----- Records for the task

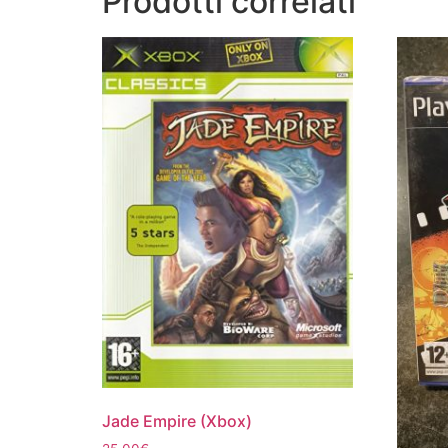
Prodotti correlati
Jade Empire (Xbox)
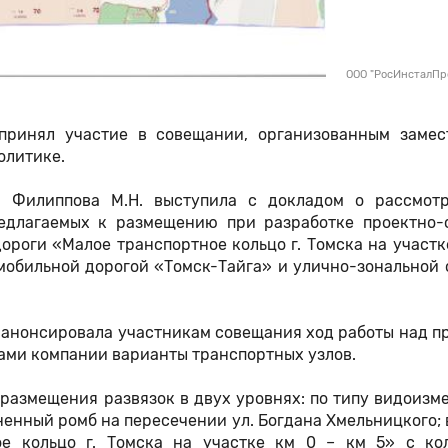
ООО "РосИнсталПр
принял участие в совещании, организованным замес
олитике.
 Филиппова М.Н. выступила с докладом о рассмот
редлагаемых к размещению при разработке проектно-
роги «Малое транспортное кольцо г. Томска на участк
мобильной дорогой «Томск-Тайга» и улично-зональной 
анонсировала участникам совещания ход работы над пр
ами компании варианты транспортных узлов.
 размещения развязок в двух уровнях: по типу видоиз
ененный ромб на пересечении ул. Богдана Хмельницкого;
ое кольцо г. Томска на участке км 0 – км 5» с ко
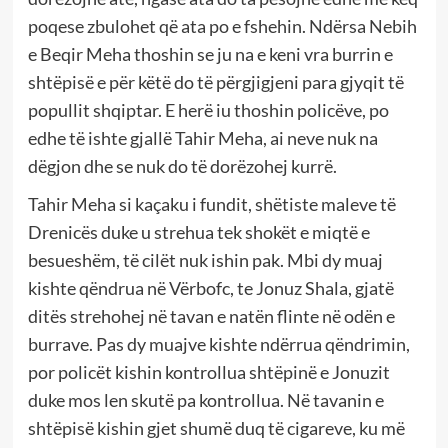
poqese zbulohet që ata po e fshehin. Ndërsa Nebih
e Beqir Meha thoshin se ju na e keni vra burrin e
shtëpisë e për këtë do të përgjigjeni para gjyqit të
popullit shqiptar. E herë iu thoshin policëve, po
edhe të ishte gjallë Tahir Meha, ai neve nuk na
dëgjon dhe se nuk do të dorëzohej kurrë.
Tahir Meha si kaçaku i fundit, shëtiste maleve të
Drenicës duke u strehua tek shokët e miqtë e
besueshëm, të cilët nuk ishin pak. Mbi dy muaj
kishte qëndrua në Vërbofc, te Jonuz Shala, gjatë
ditës strehohej në tavan e natën flinte në odën e
burrave. Pas dy muajve kishte ndërrua qëndrimin,
por policët kishin kontrollua shtëpinë e Jonuzit
duke mos len skutë pa kontrollua. Në tavanin e
shtëpisë kishin gjet shumë duq të cigareve, ku më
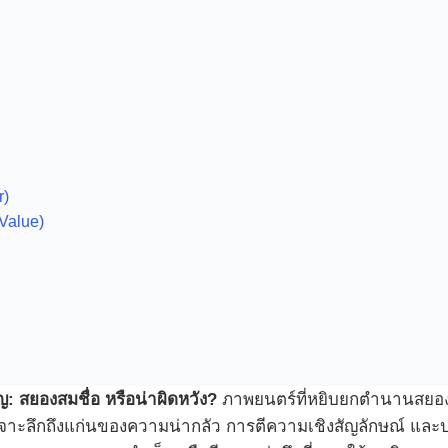
r)
Value)
: สยองสมชื่อ หรือน่าผิดหวัง?
ภาพยนตร์ที่หยิบยกตำนานสยองข
จะเจาะลึกถึงแก่นของความน่ากลัว การตีความเชิงสัญลักษณ์ และป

----------

Activity —
From the line that holds "popullit shqiptar. E" to the last line of the records, please copy each line exactly and nothing else. Pictures stay out.

Result of this exercise —
popullit shqiptar. E herë iu thoshin policëve, po
edhe të ishte gjallë Tahir Meha, ai neve nuk na
dëgjon dhe se nuk do të dorëzohej kurrë.
Tahir Meha si kaçaku i fundit, shëtiste maleve të
Drenicës duke u strehua tek shokët e miqtë e
besueshëm, të cilët nuk ishin pak. Mbi dy muaj
kishte qëndrua në Vërbofc, te Jonuz Shala, gjatë
ditës strehohej në tavan e natën flinte në odën e
burrave. Pas dy muajve kishte ndërrua qëndrimin,
por policët kishin kontrollua shtëpinë e Jonuzit
duke mos len skutë pa kontrollua. Në tavanin e
shtëpisë kishin gjet shumë duq të cigareve, ku më
r)
Value)
: สยองสมชื่อ หรือน่าผิดหวัง?
ภาพยนตร์ที่หยิบยกตำนานสยองข
จะเจาะลึกถึงแก่นของความน่ากลัว การตีความเชิงสัญลักษณ์ และป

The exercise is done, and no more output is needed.